= What to produce =
Write the records below out again word for word, with the pictures removed.

= Available records =
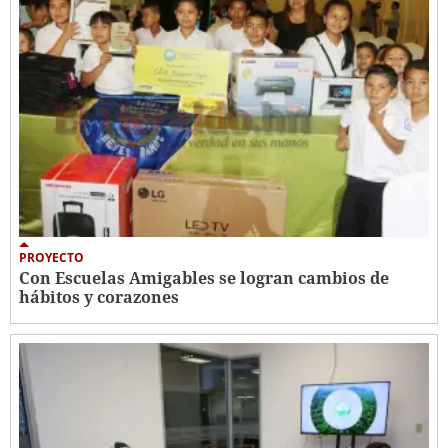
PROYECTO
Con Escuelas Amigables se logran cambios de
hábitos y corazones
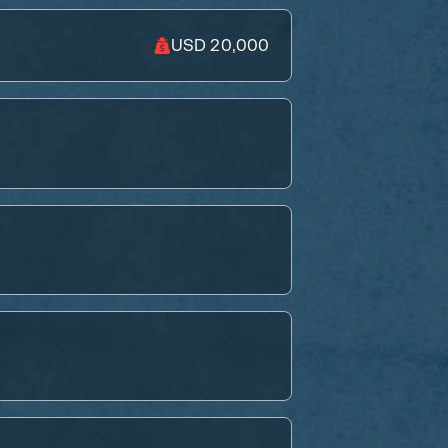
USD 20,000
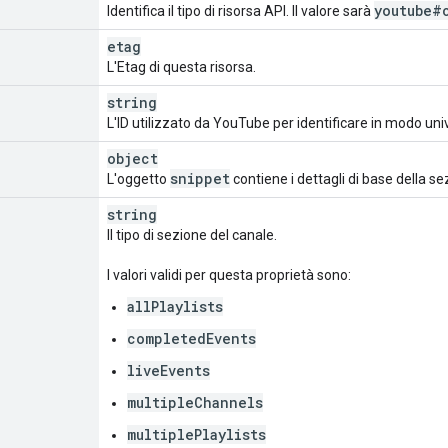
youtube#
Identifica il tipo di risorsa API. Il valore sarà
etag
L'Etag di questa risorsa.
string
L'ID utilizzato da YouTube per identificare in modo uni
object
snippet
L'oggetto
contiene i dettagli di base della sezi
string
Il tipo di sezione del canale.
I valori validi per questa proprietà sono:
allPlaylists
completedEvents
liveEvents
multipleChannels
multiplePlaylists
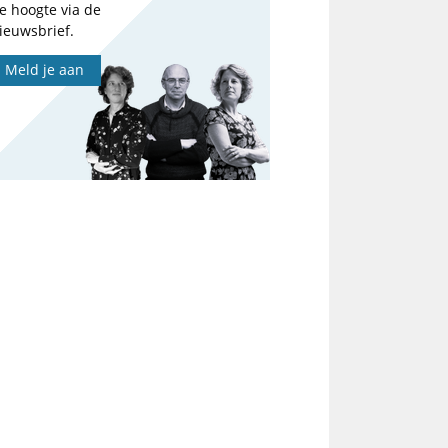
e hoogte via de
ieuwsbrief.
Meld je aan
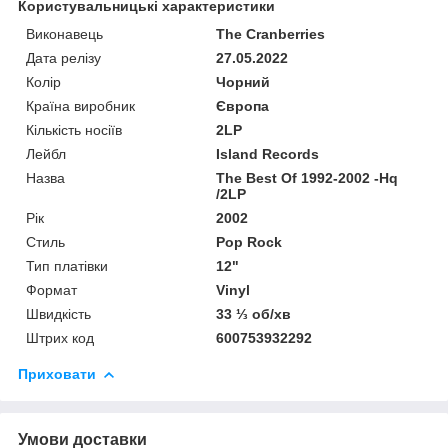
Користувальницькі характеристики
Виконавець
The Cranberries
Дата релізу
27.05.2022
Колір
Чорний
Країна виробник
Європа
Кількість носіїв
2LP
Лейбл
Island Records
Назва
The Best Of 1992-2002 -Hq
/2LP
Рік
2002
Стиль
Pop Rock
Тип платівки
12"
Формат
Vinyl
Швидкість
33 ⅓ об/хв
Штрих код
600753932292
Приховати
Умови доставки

= Response to the exercise =
PROYECTO
Con Escuelas Amigables se logran cambios de
hábitos y corazones
USD 20,000
youtube#
Identifica il tipo di risorsa API. Il valore sarà
etag
L'Etag di questa risorsa.
string
L'ID utilizzato da YouTube per identificare in modo uni
object
snippet
L'oggetto
contiene i dettagli di base della sezi
string
Il tipo di sezione del canale.
I valori validi per questa proprietà sono:
allPlaylists
completedEvents
liveEvents
multipleChannels
multiplePlaylists
e hoogte via de
ieuwsbrief.
Meld je aan
Користувальницькі характеристики
Виконавець
The Cranberries
Дата релізу
27.05.2022
Колір
Чорний
Країна виробник
Європа
Кількість носіїв
2LP
Лейбл
Island Records
Назва
The Best Of 1992-2002 -Hq
/2LP
Рік
2002
Стиль
Pop Rock
Тип платівки
12"
Формат
Vinyl
Швидкість
33 ⅓ об/хв
Штрих код
600753932292
Приховати
Умови доставки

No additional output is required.